#### Records for the exercise:
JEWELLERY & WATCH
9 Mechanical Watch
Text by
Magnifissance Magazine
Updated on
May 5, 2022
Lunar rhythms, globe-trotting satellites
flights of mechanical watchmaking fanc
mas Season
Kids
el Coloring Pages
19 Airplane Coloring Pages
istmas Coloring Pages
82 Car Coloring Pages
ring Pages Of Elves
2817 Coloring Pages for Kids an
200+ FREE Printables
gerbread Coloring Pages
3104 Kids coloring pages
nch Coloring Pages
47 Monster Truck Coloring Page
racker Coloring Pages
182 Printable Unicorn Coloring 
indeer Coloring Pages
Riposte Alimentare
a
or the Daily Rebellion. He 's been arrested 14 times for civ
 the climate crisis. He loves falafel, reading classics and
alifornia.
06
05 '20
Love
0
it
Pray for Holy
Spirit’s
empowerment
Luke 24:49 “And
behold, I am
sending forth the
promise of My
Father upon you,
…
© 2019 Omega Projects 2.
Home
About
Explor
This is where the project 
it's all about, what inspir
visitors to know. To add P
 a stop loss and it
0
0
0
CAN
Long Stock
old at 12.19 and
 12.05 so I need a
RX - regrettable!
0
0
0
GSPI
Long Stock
...
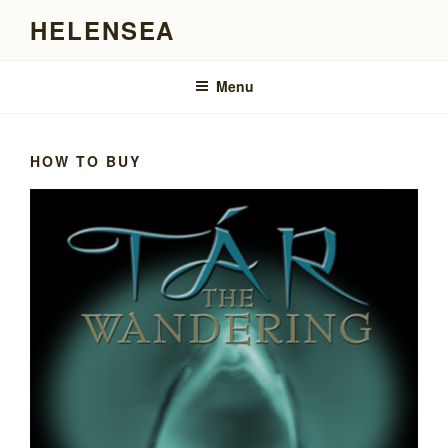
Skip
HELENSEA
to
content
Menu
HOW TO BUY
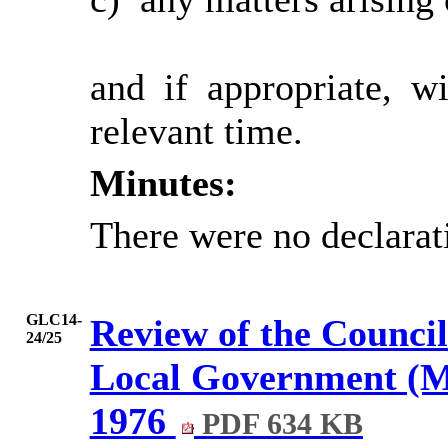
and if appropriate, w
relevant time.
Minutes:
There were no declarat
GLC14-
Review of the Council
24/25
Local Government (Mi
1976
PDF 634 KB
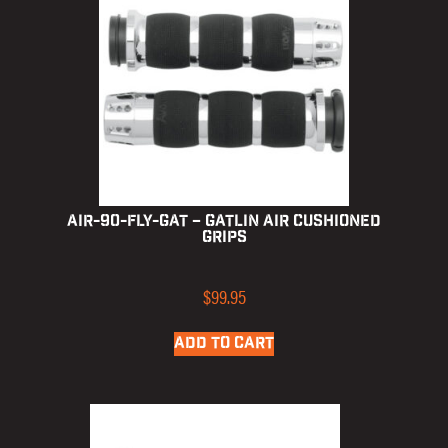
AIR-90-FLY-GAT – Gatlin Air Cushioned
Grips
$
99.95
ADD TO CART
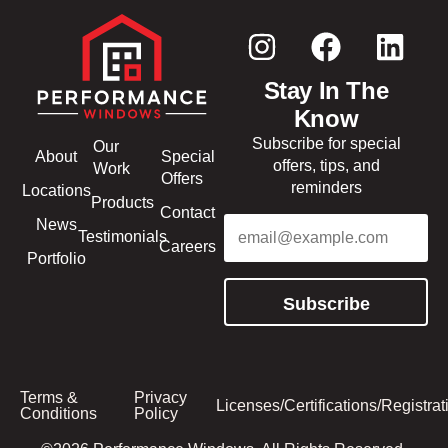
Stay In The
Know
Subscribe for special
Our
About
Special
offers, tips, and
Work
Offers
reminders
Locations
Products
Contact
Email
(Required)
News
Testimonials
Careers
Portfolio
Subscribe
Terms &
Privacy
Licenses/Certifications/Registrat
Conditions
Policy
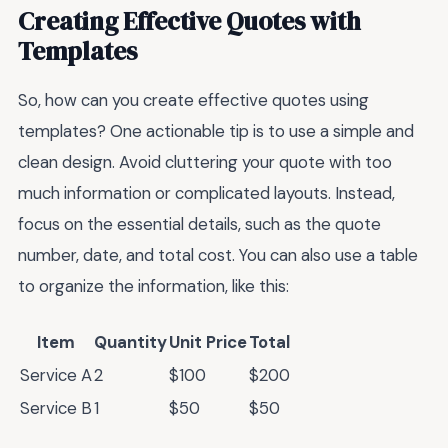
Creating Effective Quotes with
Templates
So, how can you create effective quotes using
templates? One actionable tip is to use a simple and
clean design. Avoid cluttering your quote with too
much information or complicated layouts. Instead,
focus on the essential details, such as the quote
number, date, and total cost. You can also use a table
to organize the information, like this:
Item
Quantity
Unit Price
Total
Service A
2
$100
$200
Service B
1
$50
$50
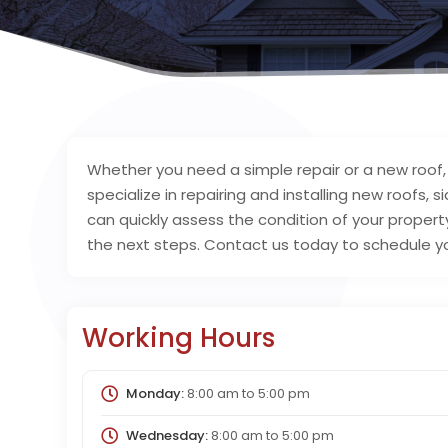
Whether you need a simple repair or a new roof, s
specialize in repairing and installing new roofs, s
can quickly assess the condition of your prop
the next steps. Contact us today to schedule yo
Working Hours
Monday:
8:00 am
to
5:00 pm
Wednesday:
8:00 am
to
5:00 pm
...
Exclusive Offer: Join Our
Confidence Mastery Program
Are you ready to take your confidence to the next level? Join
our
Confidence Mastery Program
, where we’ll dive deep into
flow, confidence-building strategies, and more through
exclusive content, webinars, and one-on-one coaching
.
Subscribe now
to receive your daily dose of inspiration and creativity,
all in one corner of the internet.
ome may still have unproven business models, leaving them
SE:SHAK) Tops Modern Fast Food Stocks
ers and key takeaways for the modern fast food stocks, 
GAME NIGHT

#### Assignment:
Write out exactly the lines above from the line with "JEWELLERY & WATCH" through the line with "old at 12.19 and", both of them included, and leave out all other lines.

#### Output of the exercise:
JEWELLERY & WATCH
9 Mechanical Watch
Text by
Magnifissance Magazine
Updated on
May 5, 2022
Lunar rhythms, globe-trotting satellites
flights of mechanical watchmaking fanc
mas Season
Kids
el Coloring Pages
19 Airplane Coloring Pages
istmas Coloring Pages
82 Car Coloring Pages
ring Pages Of Elves
2817 Coloring Pages for Kids an
200+ FREE Printables
gerbread Coloring Pages
3104 Kids coloring pages
nch Coloring Pages
47 Monster Truck Coloring Page
racker Coloring Pages
182 Printable Unicorn Coloring 
indeer Coloring Pages
Riposte Alimentare
a
or the Daily Rebellion. He 's been arrested 14 times for civ
 the climate crisis. He loves falafel, reading classics and
alifornia.
06
05 '20
Love
0
it
Pray for Holy
Spirit’s
empowerment
Luke 24:49 “And
behold, I am
sending forth the
promise of My
Father upon you,
…
© 2019 Omega Projects 2.
Home
About
Explor
This is where the project 
it's all about, what inspir
visitors to know. To add P
 a stop loss and it
0
0
0
CAN
Long Stock
old at 12.19 and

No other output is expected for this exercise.